When it comes to my LOVE LIFE …

Tough love has been needed to reinforce my self respect, self dignity, self worth and self love. My triggers being those uncomfortable feelings of rejection and being of less importance in their order of priorities. Walking away from men who declare love, while their actions express otherwise is a choice that still challenges me. Over the years its caused even more self doubt and destroyed what little confidence I had left. My hurts being based around my thoughts of not being enough and my fear of being alone and unloved

YES … at the heart of ALL my hurts are my own fears

YES … I’m much tougher on myself than I am on you

People often tell me that I think TOO much, but in truth if I’m unable to identify my own triggers, hurts and fears then I would be oblivious to my own thoughts, feelings and actions and therefore unaware of how my choices shape my experiences

HOW can we then change something we dont understand ?

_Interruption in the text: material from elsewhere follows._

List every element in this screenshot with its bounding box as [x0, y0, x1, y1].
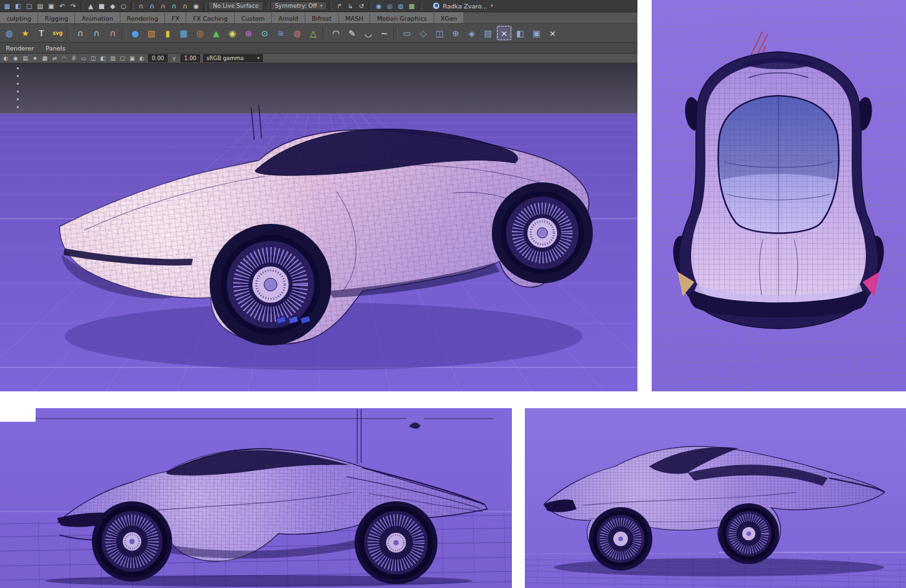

Does having insight and being self aware make tough love any easier ?

Fuck NO !!!

Being consciously aware can seriously suck balls because once we have awoken, we can no longer escape ourselves. We no longer gain satisfaction from avoiding or denying our truth because we are only satisfied when we are living it

The truth is I am a woman with a soft heart who sometimes has to do tough things, but I am far from being a tough woman. The truth is I am not always a strong woman who has the courage to do what needs to be done with confidence. The truth is I am a woman who still confronts her own challenges and dances with her own demons. The truth is I am a woman who chooses to free herself from any hurts and fears that hold her back

But I believe as a woman, I am strong and courageous in my softness

I believe that a woman committed to her own personal growth and development will make sacrifices far greater than her expectations because she embraces the lessons

So, WHAT are my lessons ?

I’m learning that my change and growth effects everyone else around me

I’m learning that when we change for the better other people will be inspired to change too, but only after challenging us to stop growing

I’m learning that understanding my hurts helps me to appreciate the value of hurtful experiences, which is changing how I experience it

“When we dont allow others to suffer the consequences of their actions, we cripple them emotionally. We deprive them of the ability to learn from their mistakes. We also take away their ability to overcome their problems and change their life for the better” (Randi G Fine)

Is it easy choosing not to protect those we love from experiences that may hurt ?

Is it easy choosing to take a step back and allow others to learn their lessons ?

Is it easy choosing to let go of something we want ?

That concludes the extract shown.